Un día de principios de primavera, durante la hora del recreo, Sherlock se encontraba sentado en una esquina del patio, bajo un árbol, comiendo un bocadillo y leyendo un libro (no un cuento como los que solían leer los otros niños, eso era demasiado infantil y simple para él, sino una novela de las que leían los chicos mayores: La isla del tesoro) que le había cogido a su hermano, cuando una sombra le tapó la vista.

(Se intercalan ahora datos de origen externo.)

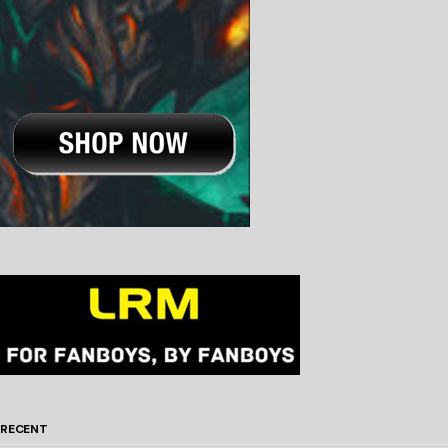
RECENT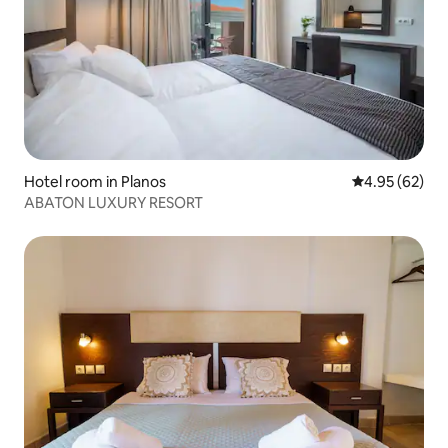
Hotel room in Planos
4.95 out of 5 
4.95 (62)
ABATON LUXURY RESORT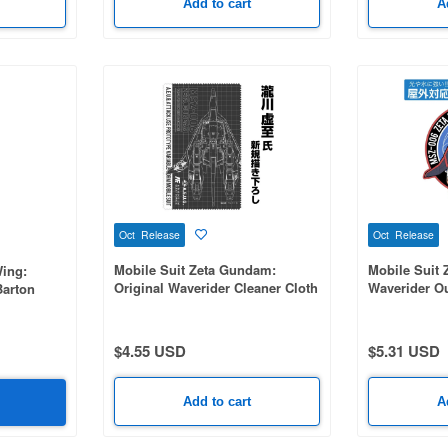
Add to cart
A
Oct Release
Oct Release
Mobile Suit Zeta Gundam:
Mobile Suit 
ing:
Original Waverider Cleaner Cloth
Waverider Ou
Barton
$4.55 USD
$5.31 USD
Add to cart
A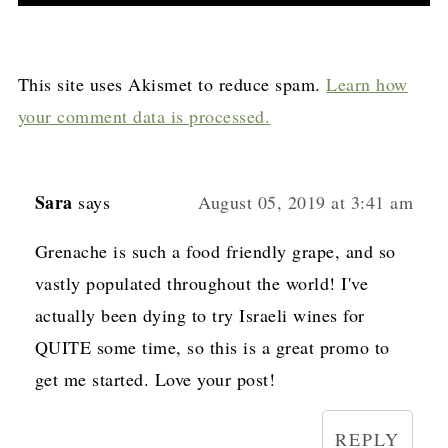
This site uses Akismet to reduce spam.
Learn how
your comment data is processed.
Sara
says
August 05, 2019 at 3:41 am
Grenache is such a food friendly grape, and so
vastly populated throughout the world! I've
actually been dying to try Israeli wines for
QUITE some time, so this is a great promo to
get me started. Love your post!
REPLY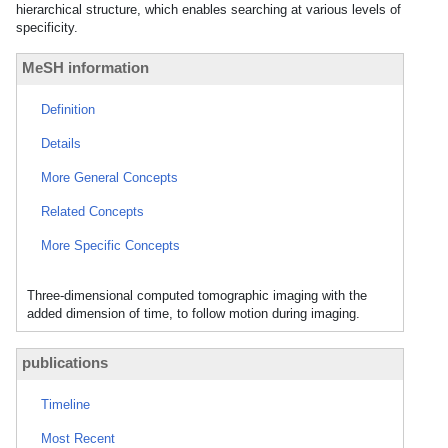
hierarchical structure, which enables searching at various levels of
specificity.
MeSH information
Definition
Details
More General Concepts
Related Concepts
More Specific Concepts
Three-dimensional computed tomographic imaging with the
added dimension of time, to follow motion during imaging.
publications
Timeline
Most Recent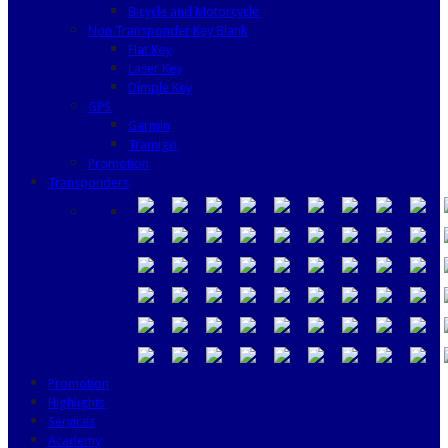
Bicycle and Motorcycle
Non Transponder Key Blank
Flat Key
Laser Key
Dimple Key
GPS
Garmin
Tramigo
Promotion
Transponders
Promotion
Highlights
Services
Academy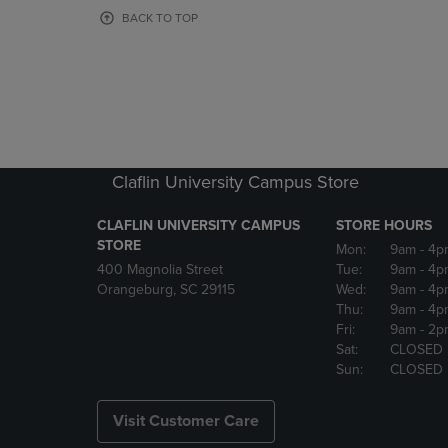
OR
OR
BACK TO TOP
DOWN
DOWN
ARROW
ARROW
KEY
KEY
TO
TO
OPEN
OPEN
SUBMENU.
SUBMENU
Claflin University Campus Store
CLAFLIN UNIVERSITY CAMPUS
STORE HOURS
STORE
Mon:
9am
- 4p
400 Magnolia Street
Tue:
9am
- 4p
Orangeburg, SC 29115
Wed:
9am
- 4p
Thu:
9am
- 4p
Fri:
9am
- 2p
Sat:
CLOSED
Sun:
CLOSED
Visit Customer Care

-¡Eh, listillo! ¿Qué haces ahí? –preguntó un chico dos años mayor y mucho más grande que él, que pese a ser alto para su edad era muy delgado- ¿No ves que molestas a los que queremos jugar al fútbol? Para leer está la biblioteca, rata de biblioteca.

Sus dos amigotes corearon la broma, muy vulgar y poco ingeniosa, según el propio Sherlock, tanto que ni siquiera se había ofendido. Además, estaba acostumbrado a aquello, no era la primera vez que lo llamaban cosas como "listillo" o "friki", así que los miró un segundo y siguió leyendo y comiendo su bocadill.

-¿Estás sordo, listillo? No te preocupes, yo te lo explico. ¡Vete de aquí! –el bruto lo cogió por los hombros y lo lanzó contra la esquina, detrás del árbol- Ah, y me quedo esto –añadió cogiendo el bocadillo, que se le había caído a Sherlock de la mano- y esto para ti –y con eso último pegó una patada al libro-. Y no vuelvas a insultar a mi hermano, que ya me ha contado lo de ayer.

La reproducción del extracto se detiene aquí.